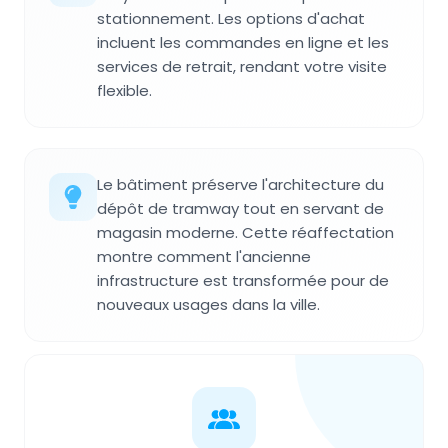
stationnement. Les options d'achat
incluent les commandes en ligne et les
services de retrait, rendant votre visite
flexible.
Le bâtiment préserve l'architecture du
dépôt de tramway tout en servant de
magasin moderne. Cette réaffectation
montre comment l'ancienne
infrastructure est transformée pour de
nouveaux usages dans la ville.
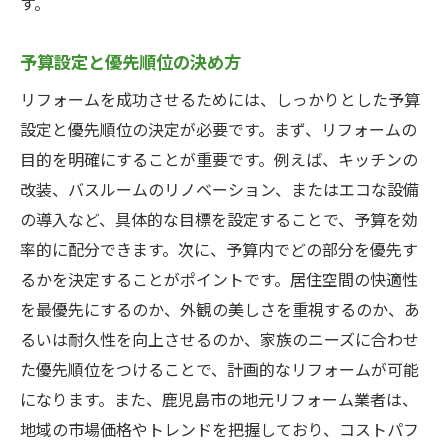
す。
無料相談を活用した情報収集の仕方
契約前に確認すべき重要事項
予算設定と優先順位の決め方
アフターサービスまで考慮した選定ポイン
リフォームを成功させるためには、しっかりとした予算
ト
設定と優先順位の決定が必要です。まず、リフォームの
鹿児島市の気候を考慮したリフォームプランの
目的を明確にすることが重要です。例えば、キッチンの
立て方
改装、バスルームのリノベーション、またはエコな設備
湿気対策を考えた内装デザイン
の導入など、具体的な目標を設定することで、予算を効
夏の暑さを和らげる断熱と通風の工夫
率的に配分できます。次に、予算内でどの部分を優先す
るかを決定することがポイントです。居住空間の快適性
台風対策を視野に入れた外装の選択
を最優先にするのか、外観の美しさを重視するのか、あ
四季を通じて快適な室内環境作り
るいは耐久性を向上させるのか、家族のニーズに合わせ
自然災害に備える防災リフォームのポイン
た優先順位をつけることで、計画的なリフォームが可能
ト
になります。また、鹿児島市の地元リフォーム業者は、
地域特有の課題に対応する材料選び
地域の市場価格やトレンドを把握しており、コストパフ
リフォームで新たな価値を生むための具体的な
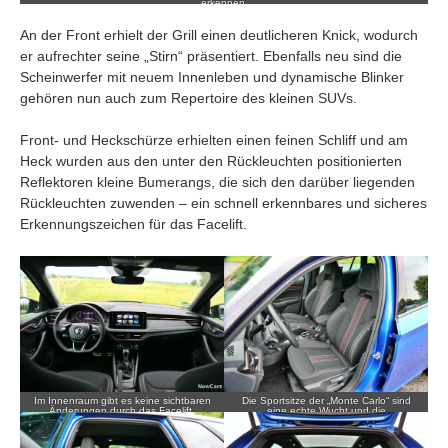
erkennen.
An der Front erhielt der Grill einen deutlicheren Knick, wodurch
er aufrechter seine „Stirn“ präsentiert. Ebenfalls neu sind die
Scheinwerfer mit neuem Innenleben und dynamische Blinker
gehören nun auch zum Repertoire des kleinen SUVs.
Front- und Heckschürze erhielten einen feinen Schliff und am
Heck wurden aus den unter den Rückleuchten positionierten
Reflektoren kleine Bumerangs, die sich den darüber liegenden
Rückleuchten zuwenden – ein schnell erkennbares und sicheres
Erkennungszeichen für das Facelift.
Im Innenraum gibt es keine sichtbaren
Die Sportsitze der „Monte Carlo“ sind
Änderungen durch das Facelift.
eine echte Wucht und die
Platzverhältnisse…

★ ★ ★ ★ ★ ★ ★

#### WHAT NEEDS TO BE DONE
Search the data above for lines holding "Facelift" and copy each of them.

#### SOLUTION TO THIS EXERCISE
Erkennungszeichen für das Facelift.
Änderungen durch das Facelift.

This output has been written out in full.